■ PROVIDED RECORDS:
____________________

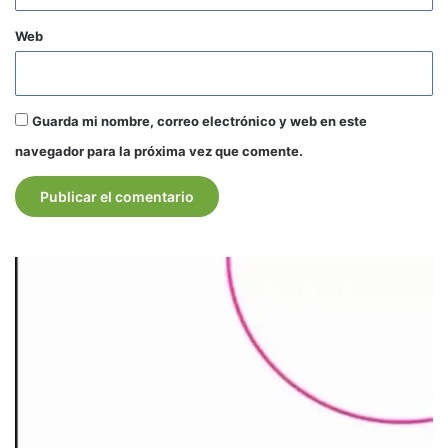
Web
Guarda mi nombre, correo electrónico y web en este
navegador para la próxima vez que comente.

____________________

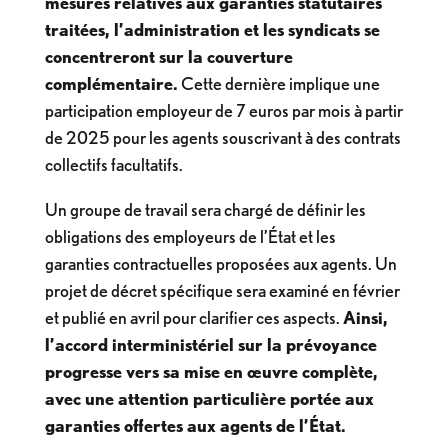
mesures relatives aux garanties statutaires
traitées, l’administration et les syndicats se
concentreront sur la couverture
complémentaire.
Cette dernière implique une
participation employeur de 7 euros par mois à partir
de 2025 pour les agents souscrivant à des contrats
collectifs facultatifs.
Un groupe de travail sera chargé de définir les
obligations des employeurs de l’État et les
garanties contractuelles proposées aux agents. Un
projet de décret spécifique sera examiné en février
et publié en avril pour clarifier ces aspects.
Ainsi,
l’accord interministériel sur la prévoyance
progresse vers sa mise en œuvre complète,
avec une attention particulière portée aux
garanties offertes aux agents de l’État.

____________________

■ INSTRUCTIONS TO FOLLOW:
Give back the records above exactly, limited to the lines between the one holding "mesures relatives aux garanties statutaires" and the one holding "garanties offertes aux agents de l’État.", inclusive.

■ RESULT OF THE TASK:
mesures relatives aux garanties statutaires
traitées, l’administration et les syndicats se
concentreront sur la couverture
complémentaire.
Cette dernière implique une
participation employeur de 7 euros par mois à partir
de 2025 pour les agents souscrivant à des contrats
collectifs facultatifs.
Un groupe de travail sera chargé de définir les
obligations des employeurs de l’État et les
garanties contractuelles proposées aux agents. Un
projet de décret spécifique sera examiné en février
et publié en avril pour clarifier ces aspects.
Ainsi,
l’accord interministériel sur la prévoyance
progresse vers sa mise en œuvre complète,
avec une attention particulière portée aux
garanties offertes aux agents de l’État.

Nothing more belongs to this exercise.